1. a kind of sgRNA, it is characterised in that the nucleotide sequence of the sgRNA is as shown in SEQ ID NO.1-2.

2. sgRNA according to claim 1, it is characterised in that the promoter of the sgRNA is U6 promoters.

3. a kind of SIV-CRISP/cas9 slow virus carriers, it is characterised in that the slow virus carrier comprising such as claim 1 or The nucleotide sequence of the sgRNA described in 2.
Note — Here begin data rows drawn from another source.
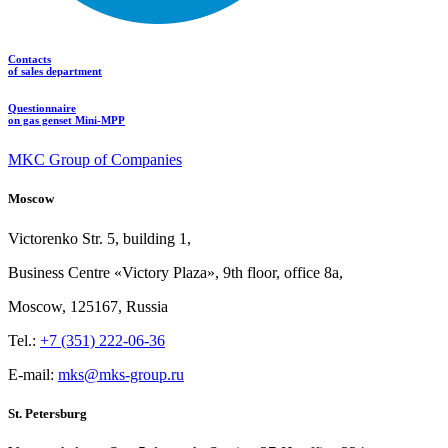
Contacts
of sales department
Questionnaire
on gas genset Mini-MPP
MKC Group of Companies
Moscow
Victorenko Str.
5, building
1,
Business Centre «Victory
Plaza», 9th
floor, office
8a,
Moscow, 125167, Russia
Tel.:
+7 (351) 222-06-36
E-mail:
mks@mks-group.ru
St. Petersburg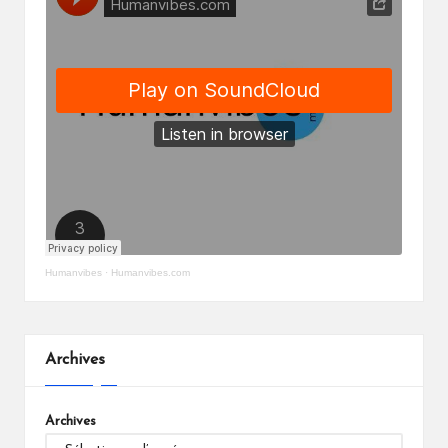
Humanvibes
·
Humanvibes.com
Archives
Archives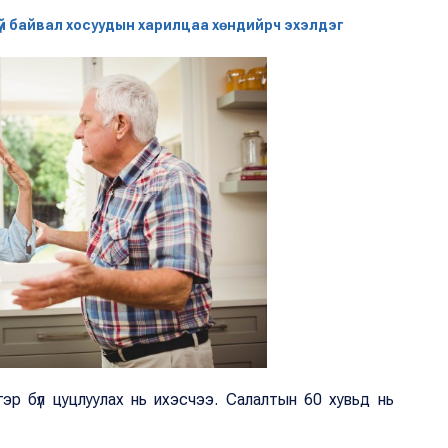
үй байвал хосуудын харилцаа хөндийрч эхэлдэг
 гэр бүл цуцлуулах нь ихэсчээ. Салалтын 60 хувьд нь
.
4. a kind of construction method of SIV-CRISP/Spcas9 slow virus carriers as claimed in claim 3, it is characterised in that bag Include following steps：

(2) PCR amplifications U6 promoter-sgRNA-EFS promoter-Cas9 sequences, step is cloned into by way of end recombinates (1) on the carrier after digestion, the SIV-CRISP/Spcas9 slow virus carriers are obtained.

5. method according to claim 4, the nucleotide sequence such as SEQ ID of the primer of the PCR amplifications described in step (2) Shown in NO.3-4.

6. a kind of recombinant slow virus, it is characterised in that will be carried comprising SIV-CRISP/cas9 slow virus as claimed in claim 3 The weight that body is obtained with packaging helper plasmid pCAG4-RTR-SIV, pCAG-SIVgprre and pCAG-VSVG cotransfection mammalian cell Group slow virus.

7. recombinant slow virus according to claim 6, it is characterised in that the mammalian cell is HEK293T cells.

8. a kind of SIV-CRISP/cas9 slow virus carriers as claimed in claim 3 are used to knock out CXCR4 and/or CCR5 bases Cause.

9. a kind of composition, it is characterised in that the composition includes slow virus carrier as claimed in claim 3 and/or such as Recombinant slow virus described in claim 6.

10. slow virus carrier as claimed in claim 3, recombinant slow virus as claimed in claim 6 or such as claim 9 institute Application of the composition stated in anti-AIDS drug is prepared.